Here, I get collection’s schema
base_read_config = {
‘connection.uri’: mongo_endpoint,
‘database’: mongo_database,
‘collection’: mongo_collection
}
schema_df = spark.read.format(“mongodb”).options(**base_read_config).load()
But if I tried to display batch data, I got the following error
com.mongodb.spark.sql.connector.exceptions.MongoSparkException: Partitioning failed. Partitioner calling collStats command failed
Caused by: com.mongodb.spark.sql.connector.exceptions.MongoSparkException: Partitioner calling collStats command failed
Caused by: com.mongodb.MongoCommandException: Command failed with error 40324 (40324): ‘Unrecognized pipeline stage name: $collStats’ on server XXXX. The full response is {“ok”: 0.0, “errmsg”: “Unrecognized pipeline stage name: $collStats”, “code”: 40324, “codeName”: “40324”}
Then, I tried to display streaming data (getting collection’s schema)
But again, with an error
Stream stopped…
org.apache.spark.SparkException: Writing job aborted
Caused by: org.apache.spark.SparkException: Job aborted due to stage failure: Task 0 in stage 2.0 failed 4 times, most recent failure: Lost task 0.3 in stage 2.0 (TID 8) (10.248.224.5 executor 0): com.mongodb.spark.sql.connector.exceptions.MongoSparkException: Could not create the change stream cursor.
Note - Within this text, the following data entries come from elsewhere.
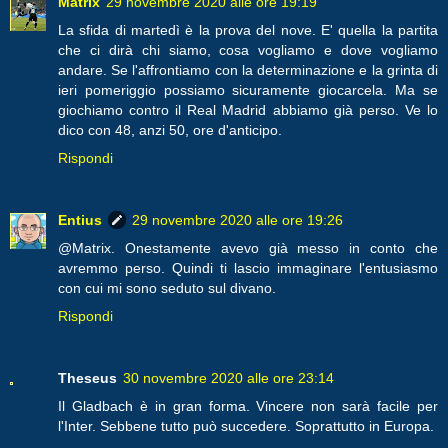
Matrix
29 novembre 2020 alle ore 19:19
La sfida di martedì è la prova del nove. E' quella la partita
che ci dirà chi siamo, cosa vogliamo e dove vogliamo
andare. Se l'affrontiamo con la determinazione e la grinta di
ieri pomeriggio possiamo sicuramente giocarcela. Ma se
giochiamo contro il Real Madrid abbiamo già perso. Ve lo
dico con 48, anzi 50, ore d'anticipo.
Rispondi
Entius
29 novembre 2020 alle ore 19:26
@Matrix. Onestamente avevo già messo in conto che
avremmo perso. Quindi ti lascio immaginare l'entusiasmo
con cui mi sono seduto sul divano.
Rispondi
Theseus
30 novembre 2020 alle ore 23:14
Il Gladbach è in gran forma. Vincere non sarà facile per
l'Inter. Sebbene tutto può succedere. Soprattutto in Europa.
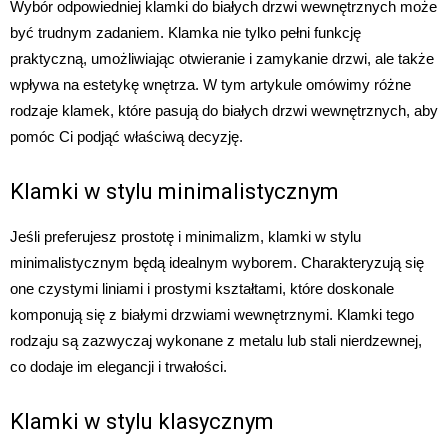
Wybór odpowiedniej klamki do białych drzwi wewnętrznych może
być trudnym zadaniem. Klamka nie tylko pełni funkcję
praktyczną, umożliwiając otwieranie i zamykanie drzwi, ale także
wpływa na estetykę wnętrza. W tym artykule omówimy różne
rodzaje klamek, które pasują do białych drzwi wewnętrznych, aby
pomóc Ci podjąć właściwą decyzję.
Klamki w stylu minimalistycznym
Jeśli preferujesz prostotę i minimalizm, klamki w stylu
minimalistycznym będą idealnym wyborem. Charakteryzują się
one czystymi liniami i prostymi kształtami, które doskonale
komponują się z białymi drzwiami wewnętrznymi. Klamki tego
rodzaju są zazwyczaj wykonane z metalu lub stali nierdzewnej,
co dodaje im elegancji i trwałości.
Klamki w stylu klasycznym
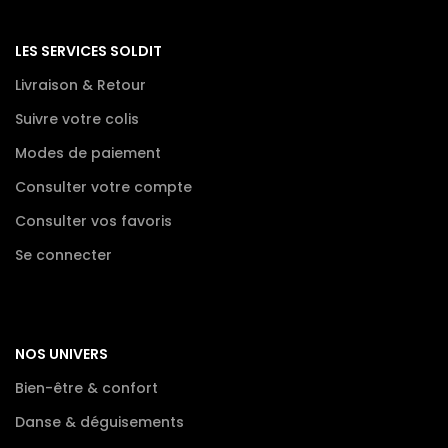
LES SERVICES SOLDIT
Livraison & Retour
Suivre votre colis
Modes de paiement
Consulter votre compte
Consulter vos favoris
Se connecter
NOS UNIVERS
Bien-être & confort
Danse & déguisements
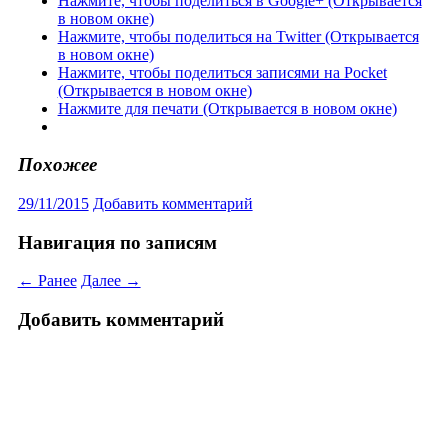
Нажмите, чтобы поделиться в Google+ (Открывается
в новом окне)
Нажмите, чтобы поделиться на Twitter (Открывается
в новом окне)
Нажмите, чтобы поделиться записями на Pocket
(Открывается в новом окне)
Нажмите для печати (Открывается в новом окне)
Похожее
29/11/2015
Добавить комментарий
Навигация по записям
← Ранее
Далее →
Добавить комментарий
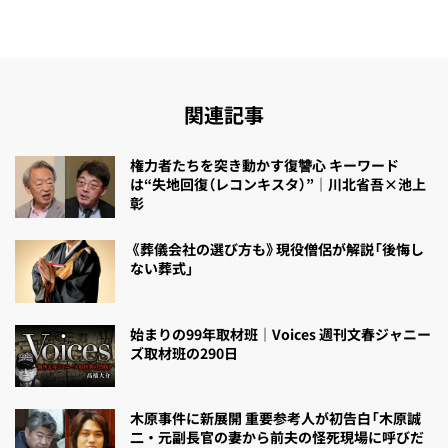
関連記事
権力者たちを突き動かす復讐心 キーワード
は“失地回復（レコンキスタ）”｜川北省吾×池上
彰
《葬儀会社の選び方も》現役僧侶が解説「後悔し
ない葬式」
始まりの99年取材班｜Voices 週刊文春ジャニー
ズ取材班の290日
木原事件に新展開 重要参考人が初告白「木原誠
二・元副長官の妻から前夫の怪死現場に呼びだ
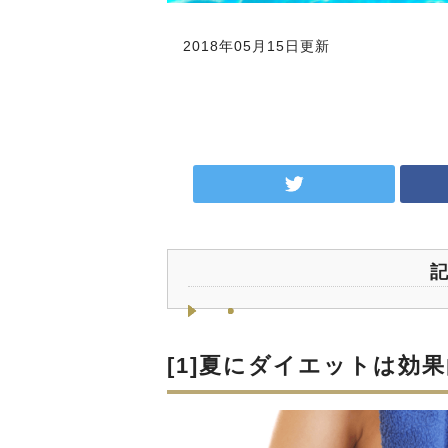
2018年05月15日更新
[1]夏にダイエットは効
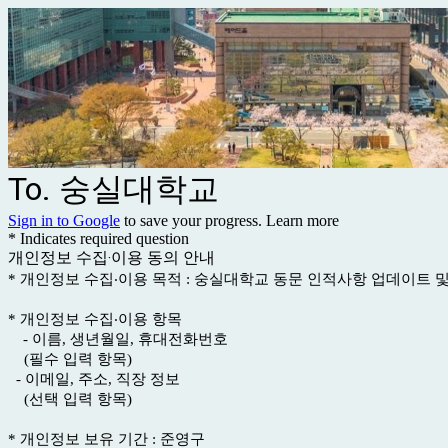
To. 숭실대학교
Sign in to Google
to save your progress.
Learn more
* Indicates required question
개인정보 수집‧이용 동의 안내
* 개인정보 수집‧이용 목적 : 숭실대학교 동문 인적사항 업데이트 
* 개인정보 수집‧이용 항목
- 이름, 생년월일, 휴대전화번호
(필수 입력 항목)
- 이메일, 주소, 직장 정보
(선택 입력 항목)
* 개인정보 보유 기간 : 준영구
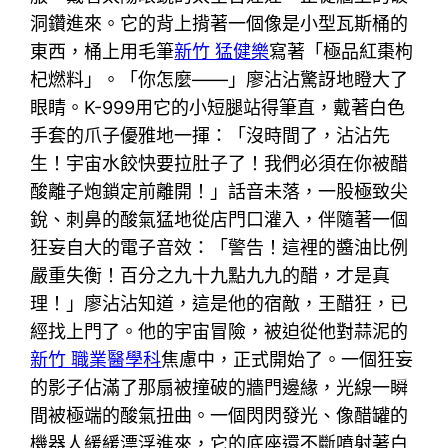
洞鑽進來。它的背上揹著一個像是小型瓦斯桶的
東西，桶上用毛筆
新竹 猛健樂
寫著「極品紅棗枸
杞燃料」。「你怎麼——」廖沾沾驚訝地瞪大了
眼睛。K-999用它的小短腿站得筆直，戴著白色
手套的爪子優雅地一揮：「沒時間了，沾沾先
生！宇宙水餃快要拉肚子了！我們必須在你被醋
酸離子炮鎖定前離開！」話音未落，一股極致尖
銳、刺鼻的酸氣猛地從店門口灌入，伴隨著一個
狂妄自大的電子音效：「警告！這裡的醬油比例
嚴重失衡！百分之九十九點九九的醋，才是真
理！」廖沾沾知道，這是他的宿敵，王醋狂，已
經找上門了。他的宇宙冒險，被迫從他對蒜泥的
新竹 職業醫學科
焦慮中，正式開始了。一個狂妄
的影子佔滿了那扇被撞破的牆門邊緣，光線一瞬
間被極端的酸氣扭曲。一個閃閃發光、像醋罐的
機器人緩緩漂浮進來，它的底座還不斷噴射著白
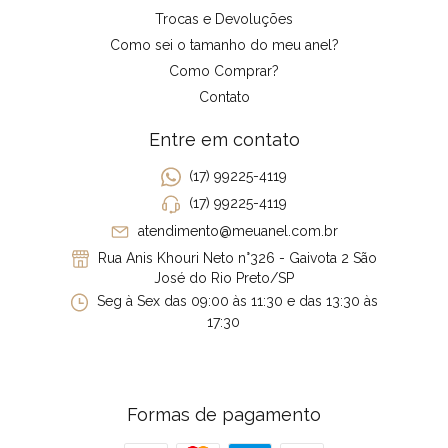
Trocas e Devoluções
Como sei o tamanho do meu anel?
Como Comprar?
Contato
Entre em contato
(17) 99225-4119
(17) 99225-4119
atendimento@meuanel.com.br
Rua Anis Khouri Neto n°326 - Gaivota 2 São
José do Rio Preto/SP
Seg à Sex das 09:00 às 11:30 e das 13:30 às
17:30
Formas de pagamento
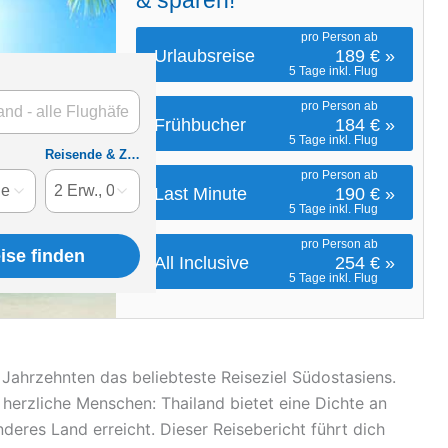
t Jahrzehnten das beliebteste Reiseziel Südostasiens.
 herzliche Menschen: Thailand bietet eine Dichte an
deres Land erreicht. Dieser Reisebericht führt dich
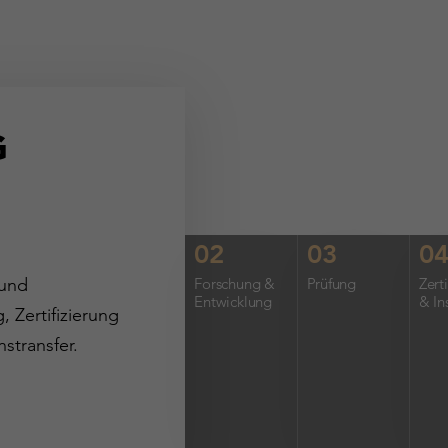
G
02
03
0
 und
Forschung &
Prüfung
Zert
Entwicklung
& In
 Zertifizierung
stransfer.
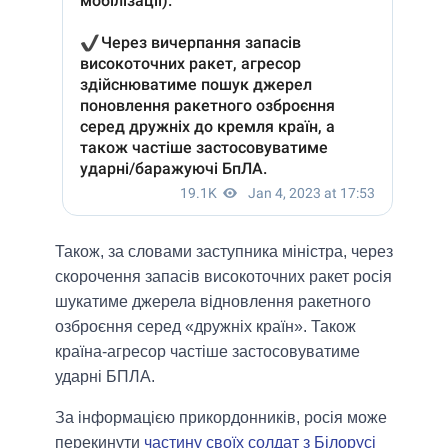
Також, за словами заступника міністра, через
скорочення запасів високоточних ракет росія
шукатиме джерела відновлення ракетного
озброєння серед «дружніх країн». Також
країна-агресор частіше застосовуватиме
ударні БПЛА.
За інформацією прикордонників, росія може
перекинути
частину своїх солдат з Білорусі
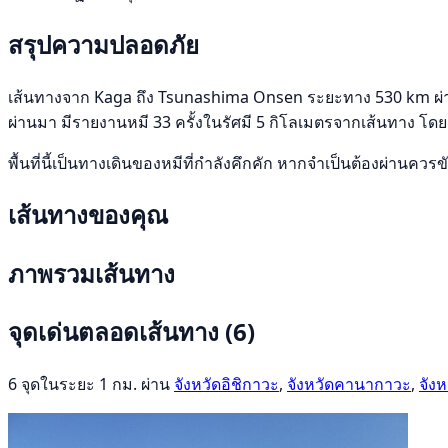
สรุปความปลอดภัย
เส้นทางจาก Kaga ถึง Tsunashima Onsen ระยะทาง 530 km ผ่าน จังห
ผ่านมา มีรายงานหมี 33 ครั้งในรัศมี 5 กิโลเมตรจากเส้นทาง โดย 
พื้นที่นี้เป็นทางเดินของหมีที่กำลังคึกคัก หากจำเป็นต้องผ่านคว
เส้นทางของคุณ
ภาพรวมเส้นทาง
จุดเด่นตลอดเส้นทาง
(6)
6 จุดในระยะ 1 กม. ผ่าน
จังหวัดอิชิกาวะ
,
จังหวัดคานากาวะ
,
จังห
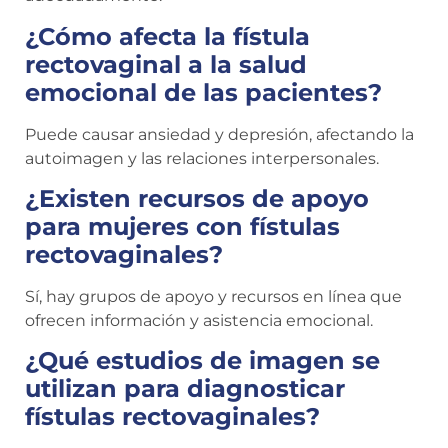
¿Cómo afecta la fístula
rectovaginal a la salud
emocional de las pacientes?
Puede causar ansiedad y depresión, afectando la
autoimagen y las relaciones interpersonales.
¿Existen recursos de apoyo
para mujeres con fístulas
rectovaginales?
Sí, hay grupos de apoyo y recursos en línea que
ofrecen información y asistencia emocional.
¿Qué estudios de imagen se
utilizan para diagnosticar
fístulas rectovaginales?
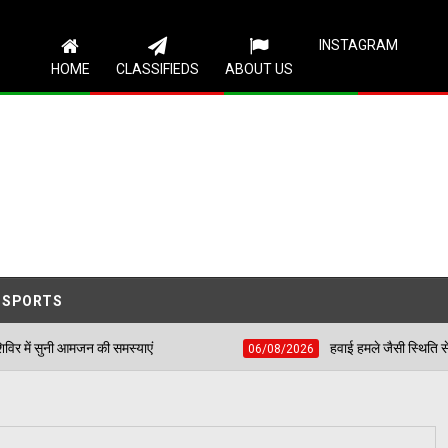
Follow Us
INSTAGRAM
HOME
CLASSIFIEDS
ABOUT US
SPORTS
समस्याएं
हवाई हमले जैसी स्थिति से निपटने के लिए शहीद भग
06/08/2026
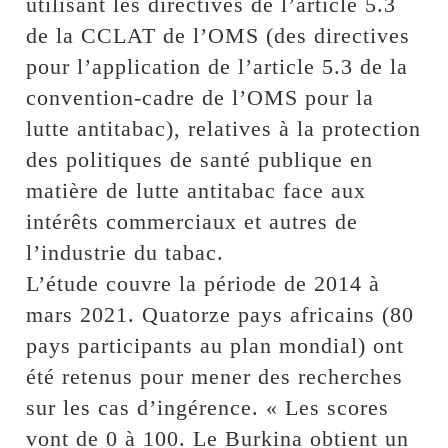
utilisant les directives de l’article 5.3
de la CCLAT de l’OMS (des directives
pour l’application de l’article 5.3 de la
convention-cadre de l’OMS pour la
lutte antitabac), relatives à la protection
des politiques de santé publique en
matière de lutte antitabac face aux
intérêts commerciaux et autres de
l’industrie du tabac.
L’étude couvre la période de 2014 à
mars 2021. Quatorze pays africains (80
pays participants au plan mondial) ont
été retenus pour mener des recherches
sur les cas d’ingérence. « Les scores
vont de 0 à 100. Le Burkina obtient un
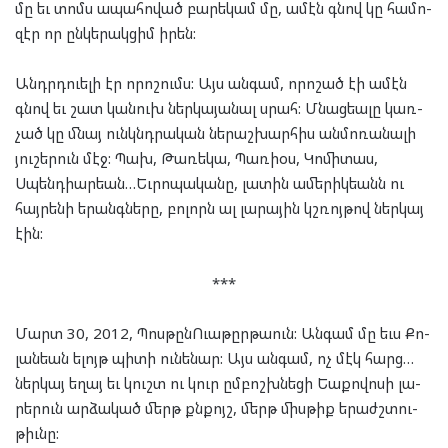
մը եւ տոմս ապա­հո­ված բա­րե­կամ մը, ամէն գնով կը հա­մո­
զէր որ ըն­կե­րակ­ցիմ իրեն:
Անդրդ­ուե­լի էր որո­շումս: Այս ան­գամ, որո­շած էի ամէն
գնով եւ շատ կա­նուխ ներ­կա­յա­նալ սրահ: Մնաց­եա­լը կառ­
չած կը մնայ ունկնդ­րա­կան նե­րաշ­խար­հիս ան­մո­ռա­նա­լի
յու­շե­րուն մէջ: Պախ, Թա­ռե­կա, Պառի­օս, Կո­մի­տաս,
Սպենդ­ի­ար­եան…Եւ­րո­պա­կա­նը, լա­տին ամերիկ­եանն ու
հայ­րե­նի երանգ­նե­րը, բո­լորն ալ լա­րա­յին կշռոյ­թով ներ­կայ
էին:
***
Մարտ 30, 2012, Պոս­թընՈւա­թըր­թաուն: Ան­գամ մը եւս Քո­
լան­եան ելոյթ պի­տի ու­նե­նար: Այս ան­գամ, ոչ մէկ հարց…
ներ­կայ եղայ եւ կուշտ ու կուր ըմ­բոշխ­նե­ցի Եա­քո­վո­սի լա­
րե­րուն ար­ձա­կած մերթ քնքոյշ, մերթ միս­թիք երաժշ­տու­
թիւնը:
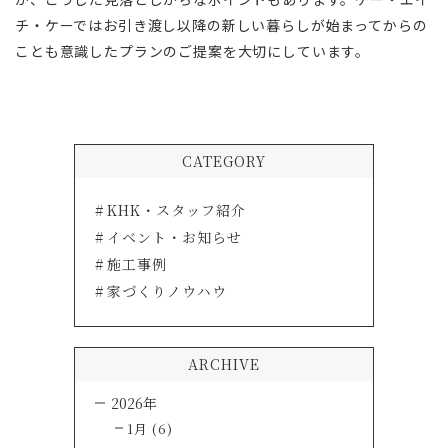
チ・ケーではお引き渡し以降の新しい暮らしが始まってからの
ことも意識したプランのご提案を大切にしています。
CATEGORY
KHK・スタッフ紹介
イベント・お知らせ
施工事例
家づくりノウハウ
ARCHIVE
2026年
1月 (6)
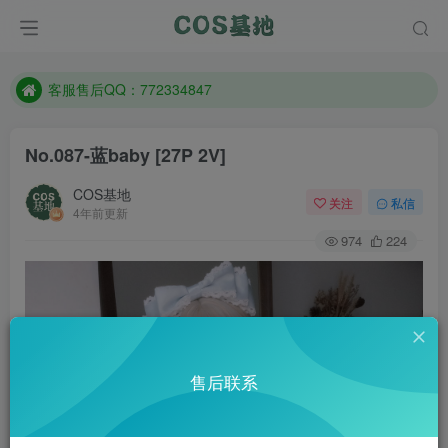
防失联：百度搜索《一七天佳》，实时查看最新站点。
客服售后QQ：772334847
遇到任何问题加客服QQ：772334847
防失联：百度搜索《一七天佳》，实时查看最新站点。
No.087-蓝baby [27P 2V]
COS基地
关注
私信
4年前更新
974
224
售后联系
Caused by: com.mongodb.MongoCommandException: Command failed with error 2 (BadValue): ‘Change stream must be followed by a match and then a project stage’ on server XXXX. The full response is {“ok”: 0.0, “errmsg”: “Change stream must be followed by a match and then a project stage”, “code”: 2, “codeName”: “BadValue”}
I’m not sure but I think the agregation.pipeline
option is unable to identify the match and project stages in pipeline variable.
I would really appreciate if someone can help me to identify what I’m doing wrong.
Regards